Disclaimer: I don't own Naruto.

Summary: The path to becoming unbroken is long and hard.


Unbroken


The precious memories are all lost in the tide

They're swept away and nothing is what it seems

The feeling of belonging to your dreams


When did my letters to you turn into… a journal? You can probably tell I'm letting out all my feelings now, you know, since you won't read this.

You can't, after all. There is no way to give you all my letters until you return.

Will you, Sasuke? Ever?

If you ever do return, I promise I'd do anything for you. At this point, I really don't care. I'd still love you, or hate or ignore you if that's what you really want. I'd kill for you, or I'd get killed, if that somehow satisfies or relieves your soul.

Actually, I take back what I promised. I'd probably end up crying and smiling and laughing and hugging you to death because you're back.

At the moment, you're not here, and I can't smile, so I'll continue to live in this empty shell of mine, and I will live because after ten long years, I realized that living is much more difficult than dying.

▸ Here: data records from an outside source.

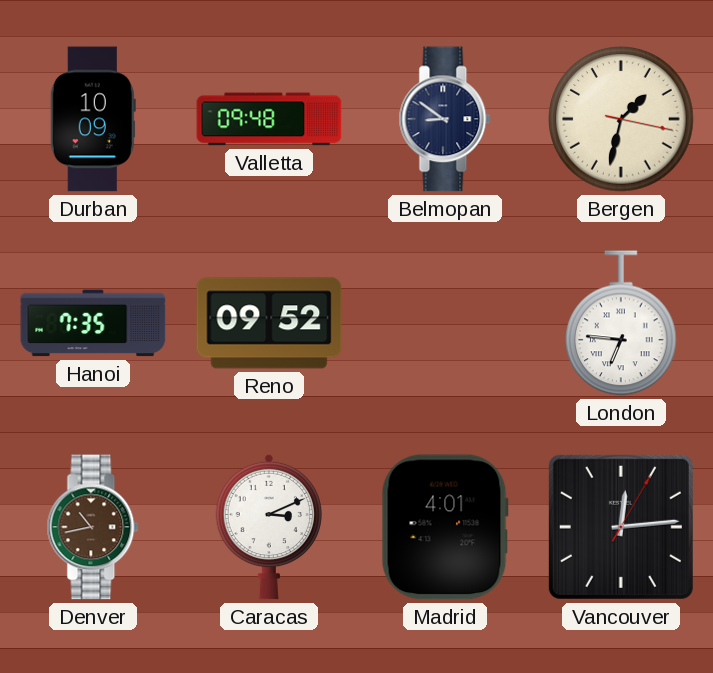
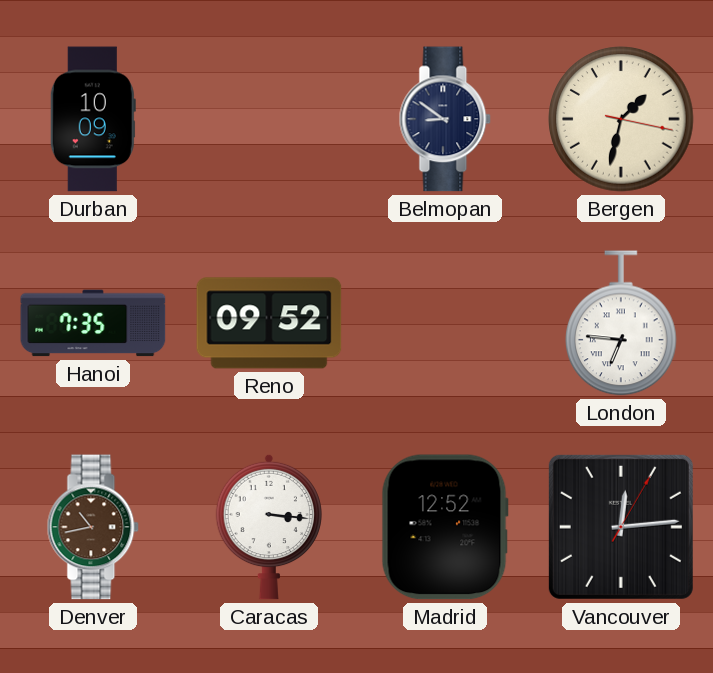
Valletta: 09:48 -> none
Caracas: 3:11 -> 3:16
Madrid: 4:01 -> 12:52
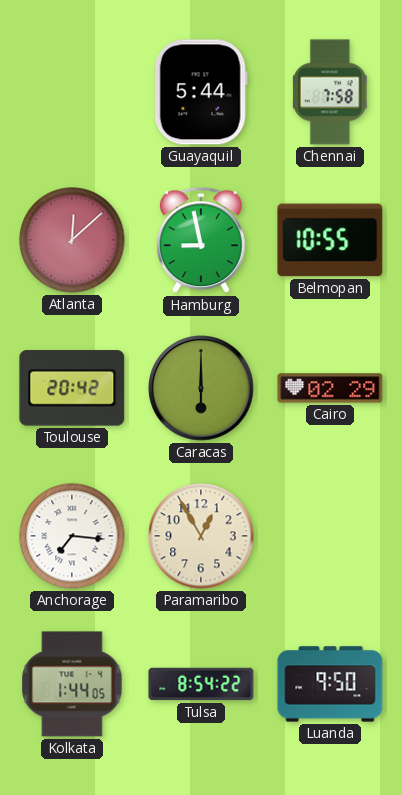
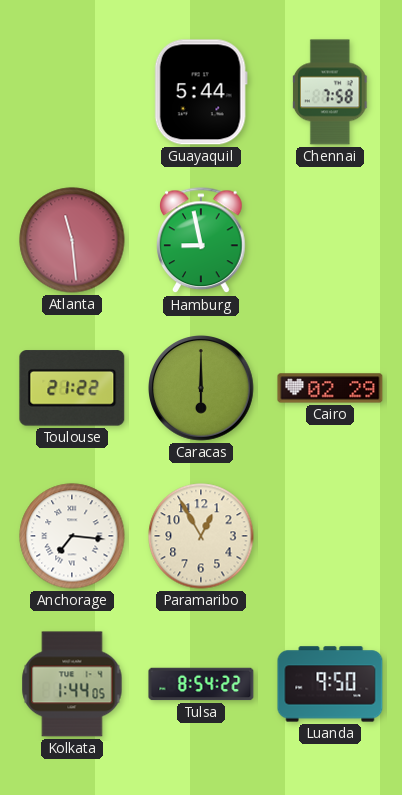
Atlanta: 12:08 -> 11:29
Belmopan: 10:55 -> none
Toulouse: 20:42 -> 21:22
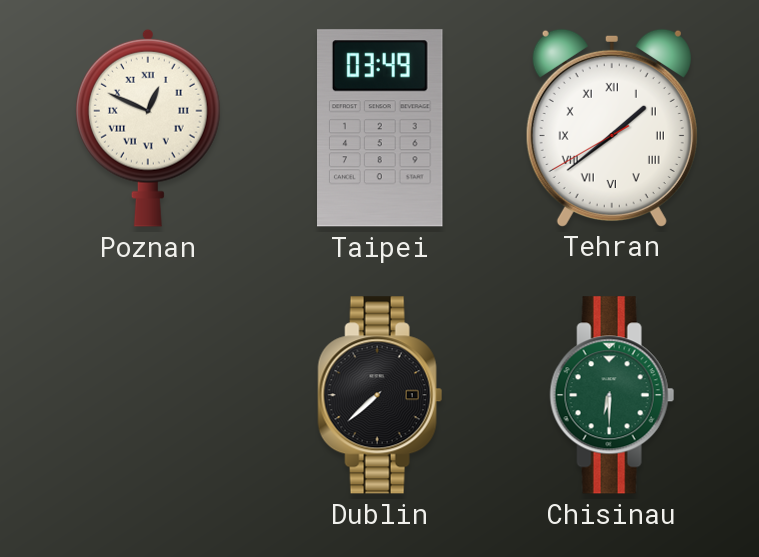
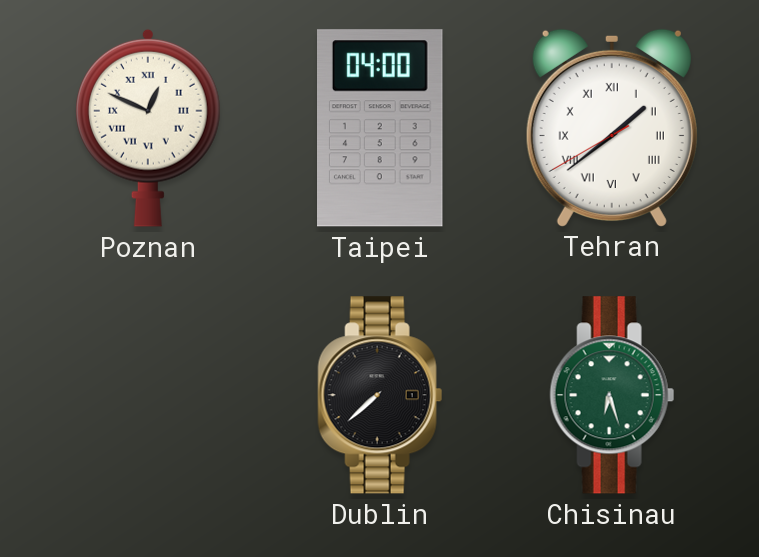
Taipei: 03:49 -> 04:00
Chisinau: 6:30 -> 6:27
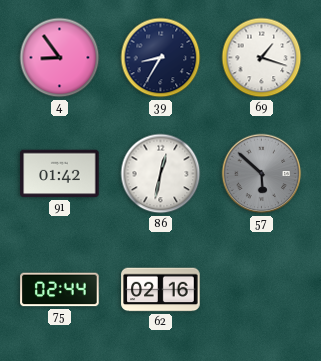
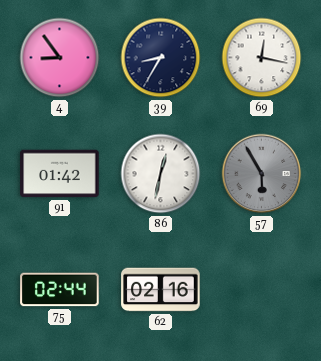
69: 1:18 -> 12:17
57: 5:52 -> 5:55
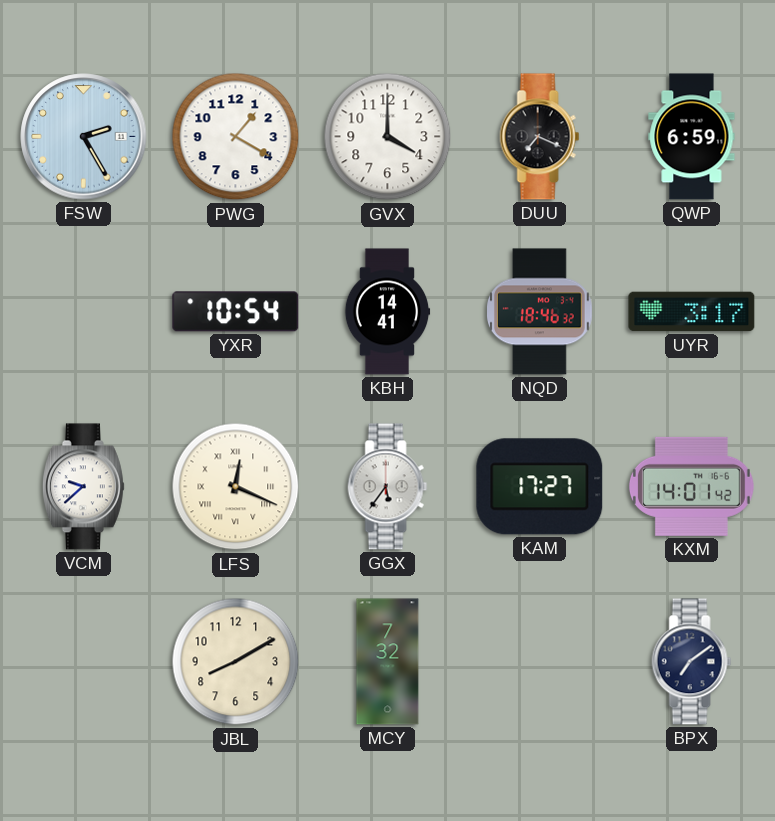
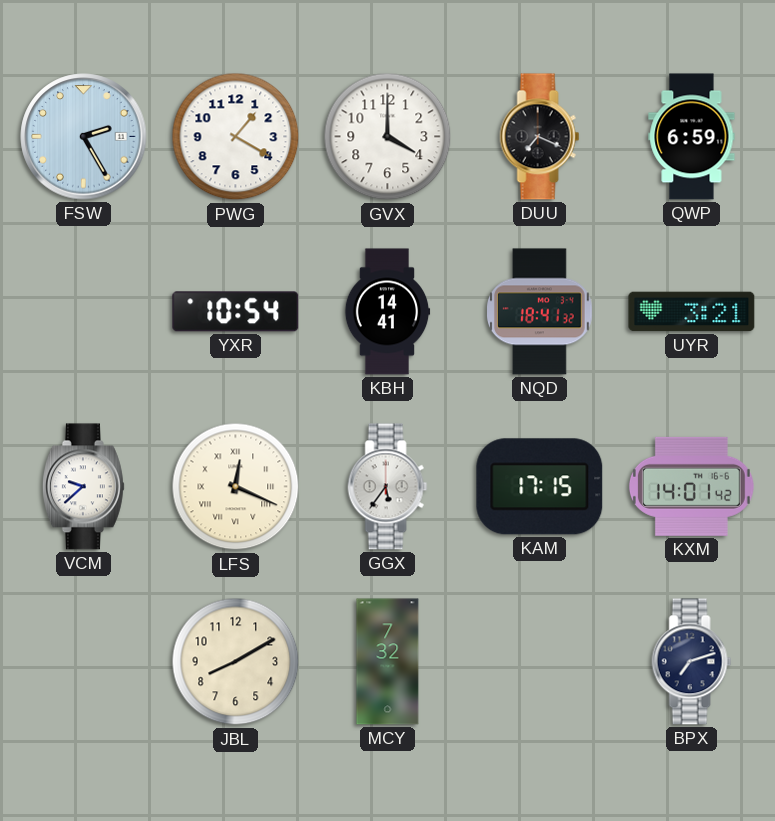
NQD: 18:46 -> 18:41
UYR: 3:17 -> 3:21
KAM: 17:27 -> 17:15
BPX: 7:09 -> 7:12
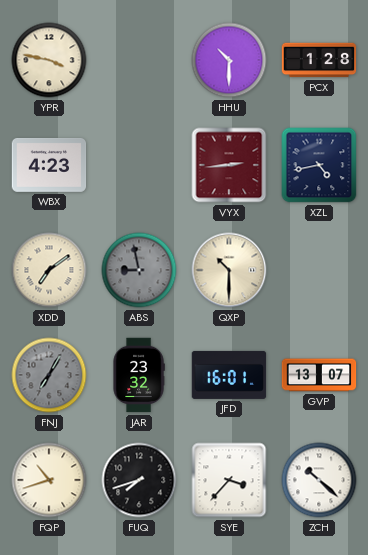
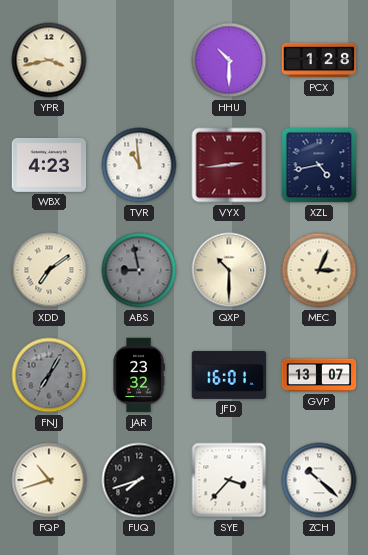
YPR: 3:47 -> 3:43
TVR: none -> 10:59
MEC: none -> 3:04
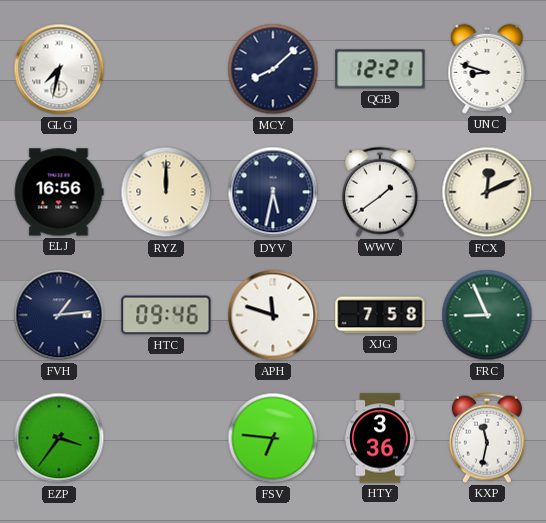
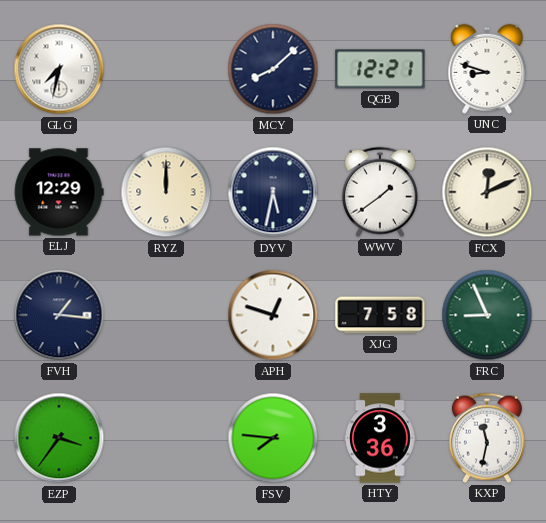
ELJ: 16:56 -> 12:29
FVH: 1:14 -> 1:16
HTC: 09:46 -> none
APH: 11:48 -> 12:48
FSV: 6:46 -> 7:46
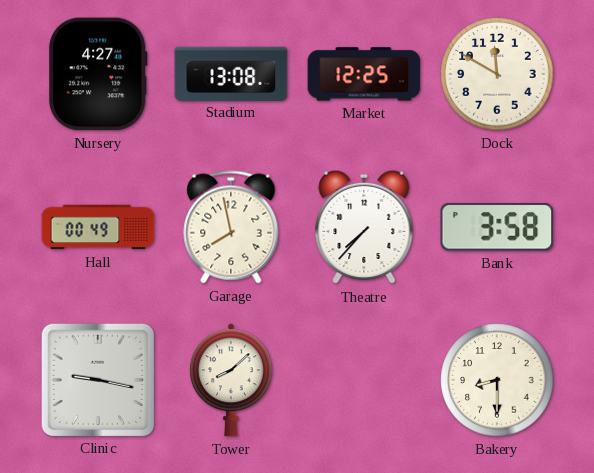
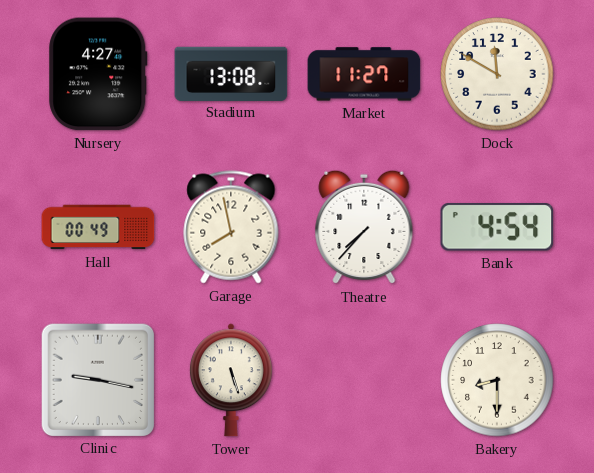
Market: 12:25 -> 11:27
Bank: 3:58 -> 4:54
Tower: 8:08 -> 5:27
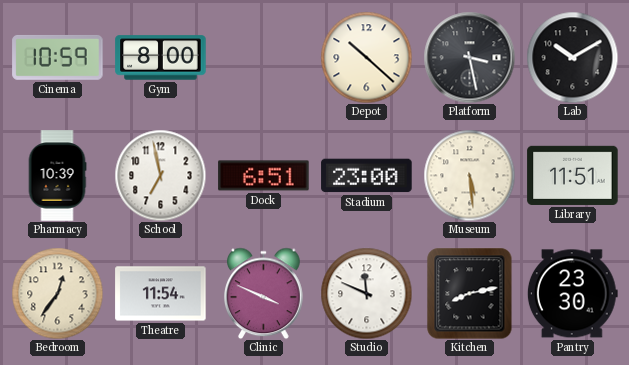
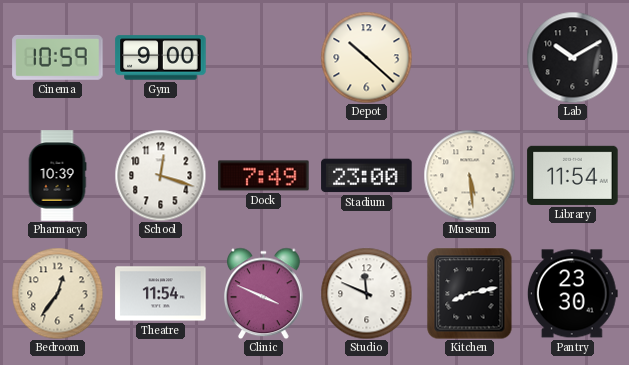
Gym: 8:00 -> 9:00
Platform: 3:28 -> none
School: 6:58 -> 12:18
Dock: 6:51 -> 7:49
Library: 11:51 -> 11:54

That's right; it's been ten years now. At age twenty-two, I can only remember so much about the memories of a twelve-year old. The black cat memories haunt my mind, but the night when you left… its images are very vague. I can only remember your back, and even that is a hazy memory. I remember you said, "You're annoying" but I don't remember your face and the kind of expression you held then.

I've forgotten so much… haven't I?

When I can remember so little, what would that make you? Have you left everything – all the memories – behind?

At age twenty-two, I can't help but wonder if you've burned the image of my twelve-year old self out of your mind.